[Stored data entries]

*** Block opens ***

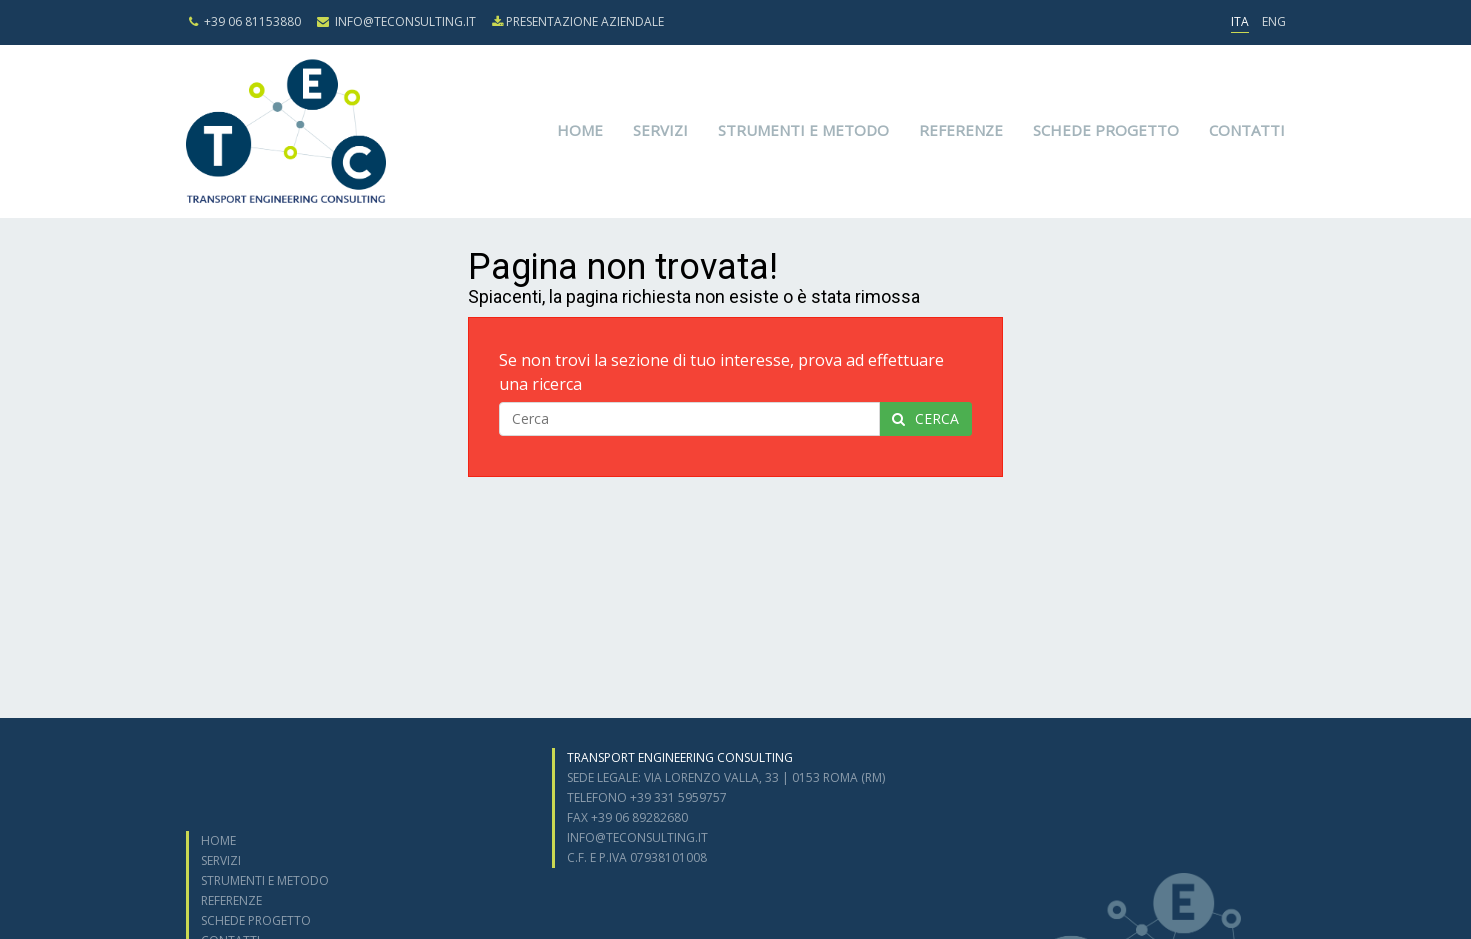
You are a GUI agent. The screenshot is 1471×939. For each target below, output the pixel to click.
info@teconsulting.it (396, 21)
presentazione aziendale (578, 21)
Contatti (1247, 130)
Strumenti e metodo (803, 130)
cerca (925, 418)
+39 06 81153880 (245, 21)
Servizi (660, 130)
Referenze (961, 130)
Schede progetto (1106, 130)
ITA (1240, 21)
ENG (1274, 21)
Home (580, 130)
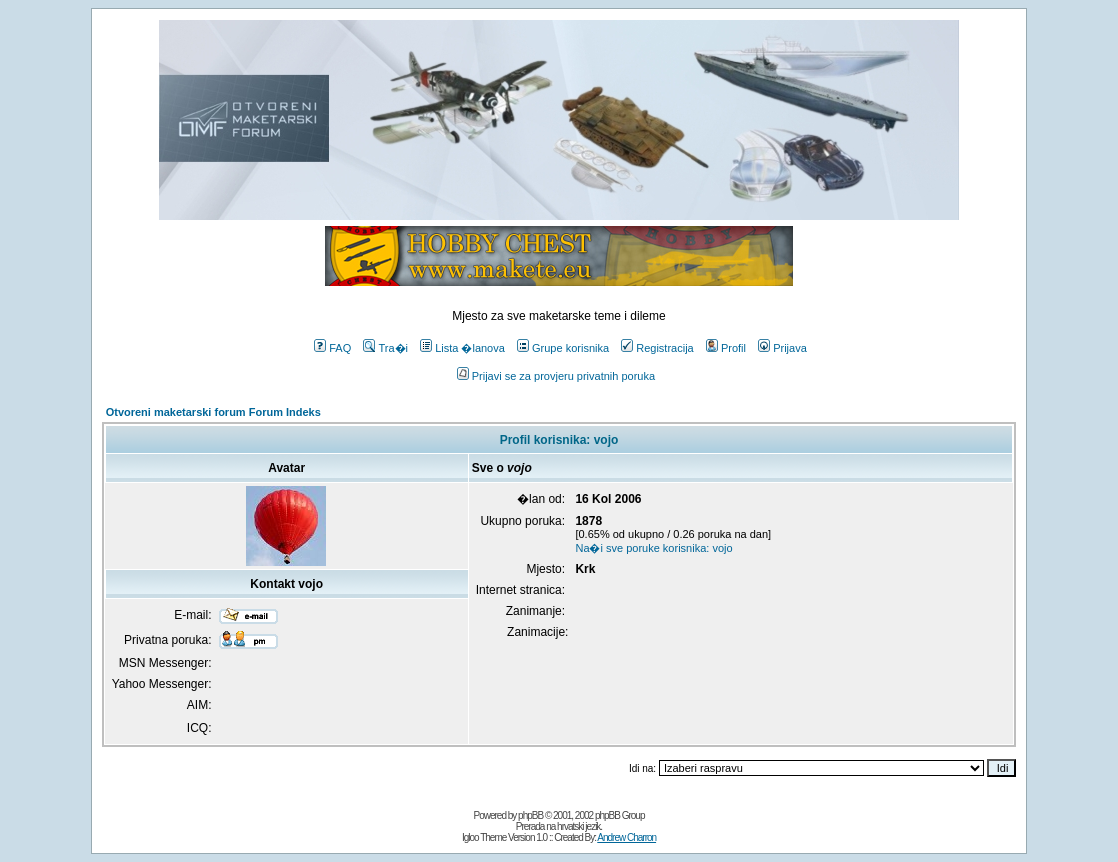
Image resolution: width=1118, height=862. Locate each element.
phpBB (530, 815)
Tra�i (385, 348)
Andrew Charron (626, 837)
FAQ (332, 348)
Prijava (782, 348)
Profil (726, 348)
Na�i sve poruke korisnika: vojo (653, 548)
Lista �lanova (462, 348)
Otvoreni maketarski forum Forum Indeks (213, 412)
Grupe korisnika (563, 348)
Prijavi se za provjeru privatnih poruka (556, 376)
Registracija (657, 348)
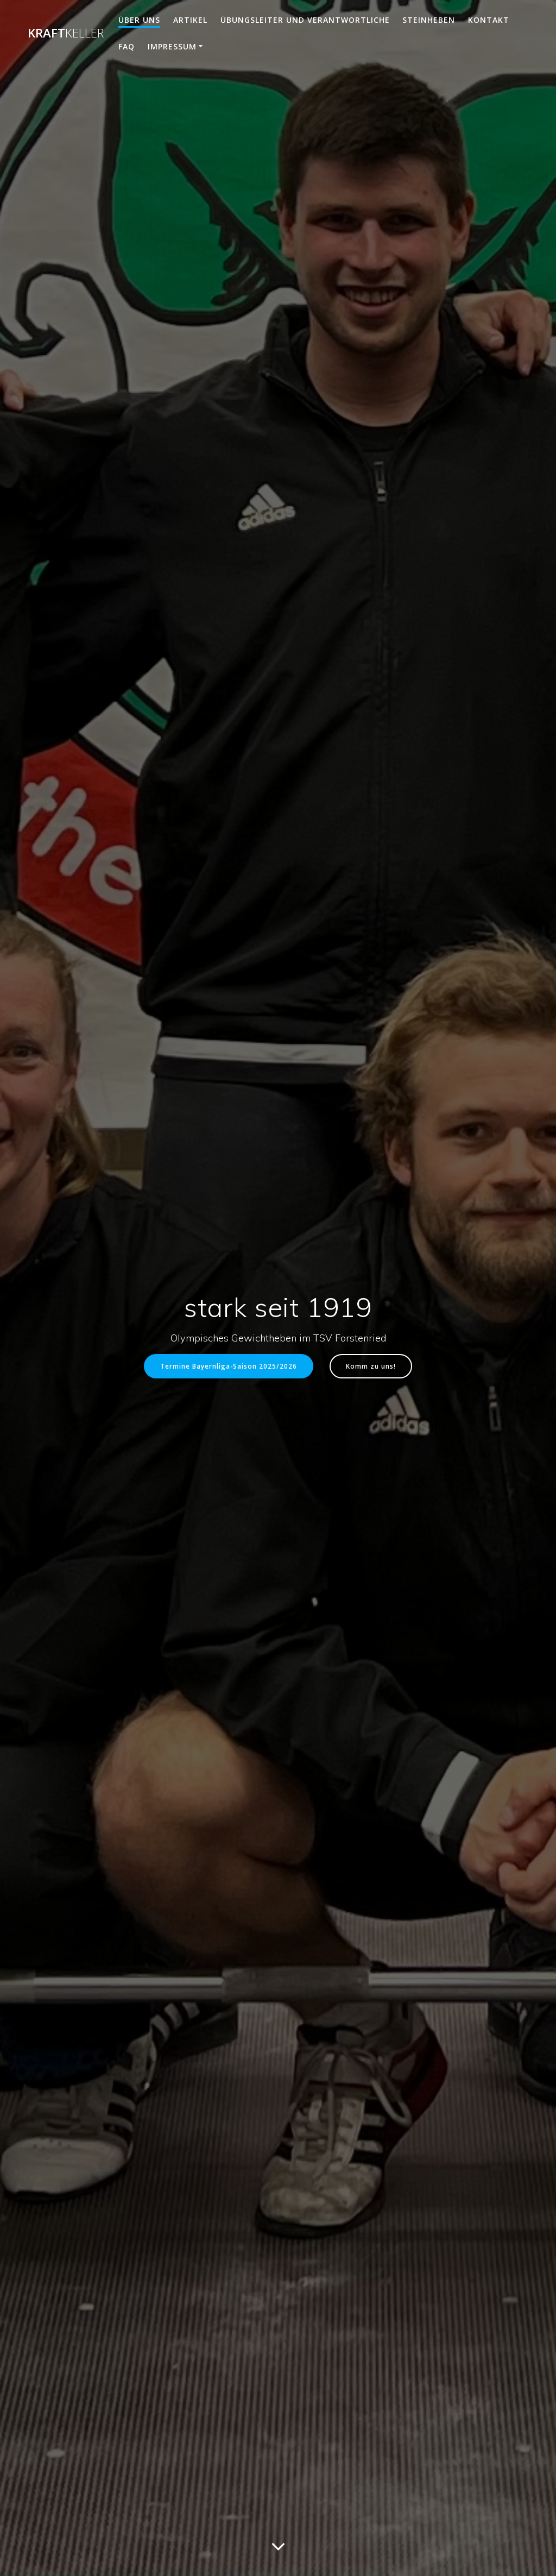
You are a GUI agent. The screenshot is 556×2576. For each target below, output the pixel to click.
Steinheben (428, 20)
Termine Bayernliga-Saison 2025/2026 (228, 1366)
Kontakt (488, 20)
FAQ (126, 46)
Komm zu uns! (371, 1366)
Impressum (172, 46)
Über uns (139, 20)
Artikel (190, 20)
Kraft (66, 33)
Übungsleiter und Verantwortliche (305, 20)
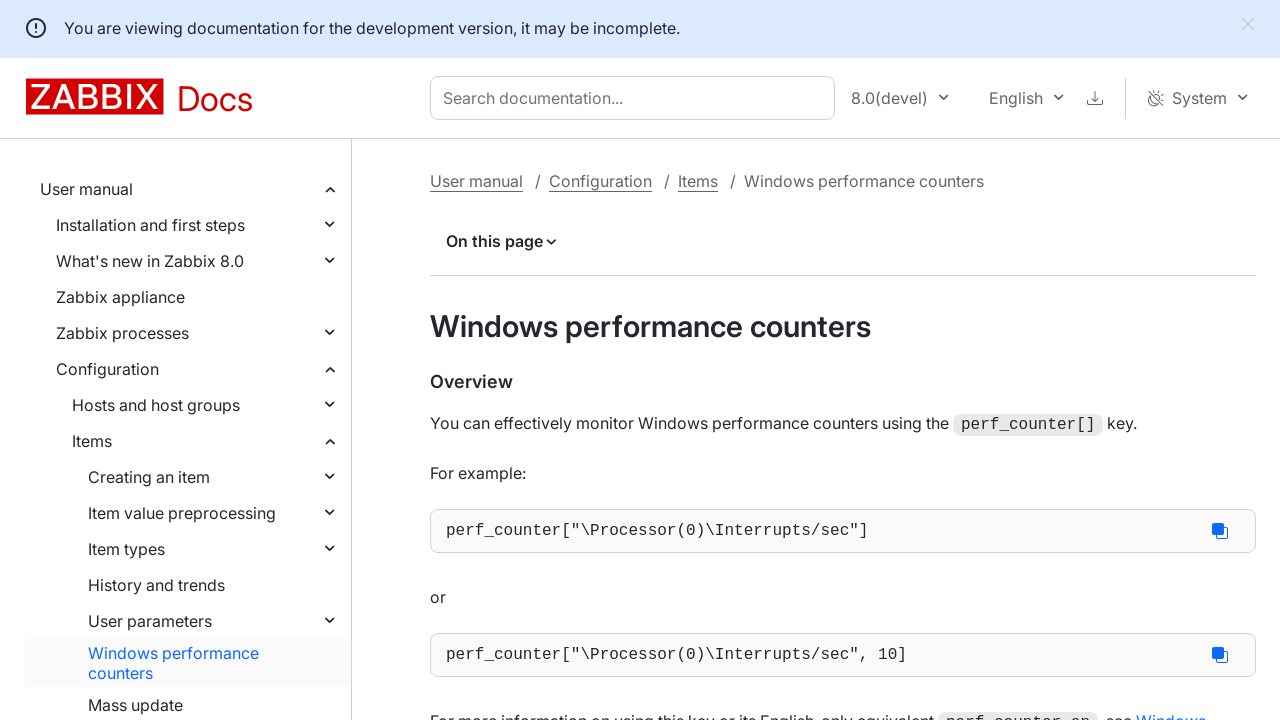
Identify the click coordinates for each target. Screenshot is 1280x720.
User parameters (150, 621)
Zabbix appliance (120, 297)
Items (92, 441)
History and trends (156, 585)
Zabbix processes (122, 333)
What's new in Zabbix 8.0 (150, 261)
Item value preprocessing (182, 513)
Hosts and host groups (156, 405)
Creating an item (149, 477)
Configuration (107, 369)
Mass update (135, 705)
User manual (86, 189)
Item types (126, 549)
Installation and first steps (150, 225)
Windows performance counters (173, 663)
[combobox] (636, 98)
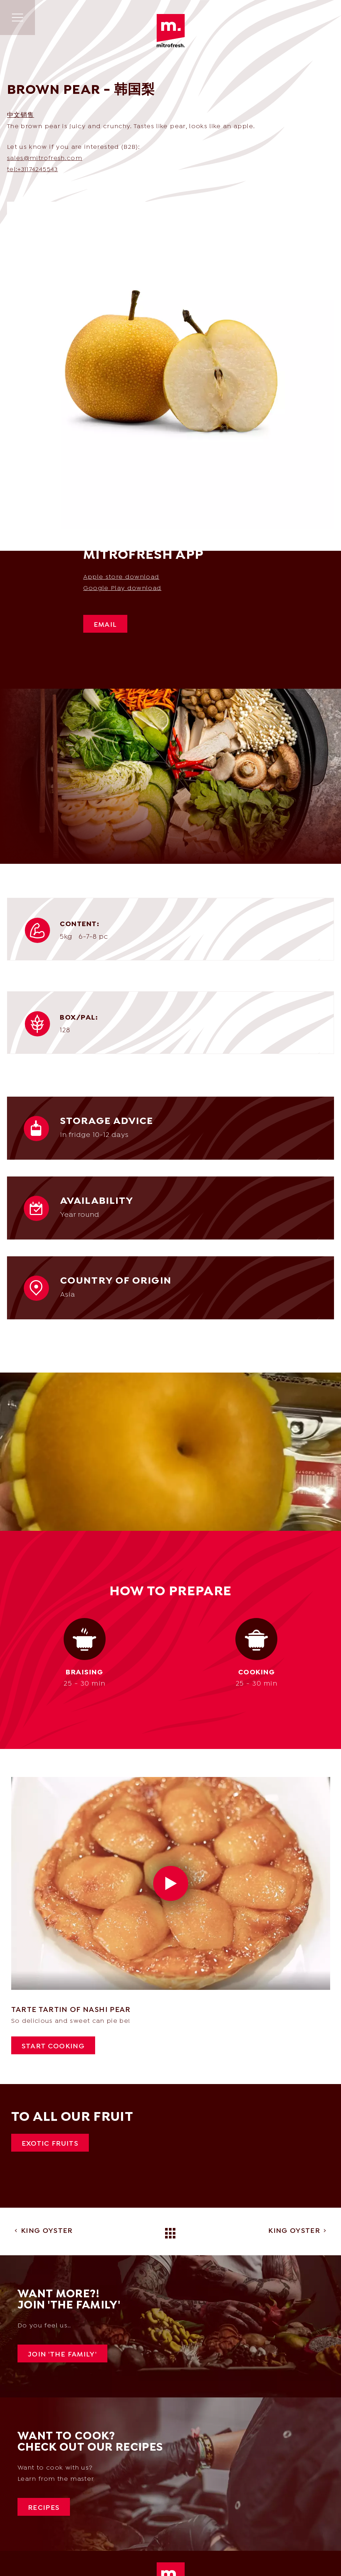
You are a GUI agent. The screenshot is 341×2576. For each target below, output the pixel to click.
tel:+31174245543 (32, 169)
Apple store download (121, 577)
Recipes (43, 2508)
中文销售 (20, 115)
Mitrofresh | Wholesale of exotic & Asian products (171, 30)
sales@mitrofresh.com (44, 158)
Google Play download (122, 588)
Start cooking (53, 2046)
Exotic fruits (50, 2144)
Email (105, 625)
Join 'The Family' (62, 2355)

*** Block closes ***

Give the records a second time exactly, keeping the images out.

You are a GUI agent. The screenshot is 1471×939. For each target below, output the pixel to click.
info@teconsulting.it (396, 21)
presentazione aziendale (578, 21)
Contatti (1247, 130)
Strumenti e metodo (803, 130)
cerca (925, 418)
+39 06 81153880 (245, 21)
Servizi (660, 130)
Referenze (961, 130)
Schede progetto (1106, 130)
ITA (1240, 21)
ENG (1274, 21)
Home (580, 130)
Image resolution: width=1118, height=862. Locate each element.
phpBB (530, 815)
Tra�i (385, 348)
Andrew Charron (626, 837)
FAQ (332, 348)
Prijava (782, 348)
Profil (726, 348)
Na�i sve poruke korisnika: vojo (653, 548)
Lista �lanova (462, 348)
Otvoreni maketarski forum Forum Indeks (213, 412)
Grupe korisnika (563, 348)
Prijavi se za provjeru privatnih poruka (556, 376)
Registracija (657, 348)
You are a GUI agent. The screenshot is 556×2576. For each target below, output the pixel to click.
Steinheben (428, 20)
Termine Bayernliga-Saison 2025/2026 (228, 1366)
Kontakt (488, 20)
FAQ (126, 46)
Komm zu uns! (371, 1366)
Impressum (172, 46)
Über uns (139, 20)
Artikel (190, 20)
Kraft (66, 33)
Übungsleiter und Verantwortliche (305, 20)
Identify the click coordinates for each target. Screenshot is 1280x720.
User parameters (150, 621)
Zabbix appliance (120, 297)
Items (92, 441)
History and trends (156, 585)
Zabbix processes (122, 333)
What's new in Zabbix 8.0 (150, 261)
Item value preprocessing (182, 513)
Hosts and host groups (156, 405)
Creating an item (149, 477)
Configuration (107, 369)
Mass update (135, 705)
User manual (86, 189)
Item types (126, 549)
Installation and first steps (150, 225)
Windows performance counters (173, 663)
[combobox] (636, 98)
You are a GUI agent. The screenshot is 341×2576. For each target below, output the pixel to click.
tel:+31174245543 (32, 169)
Apple store download (121, 577)
Recipes (43, 2508)
中文销售 (20, 115)
Mitrofresh | Wholesale of exotic & Asian products (171, 30)
sales@mitrofresh.com (44, 158)
Google Play download (122, 588)
Start cooking (53, 2046)
Exotic fruits (50, 2144)
Email (105, 625)
Join 'The Family' (62, 2355)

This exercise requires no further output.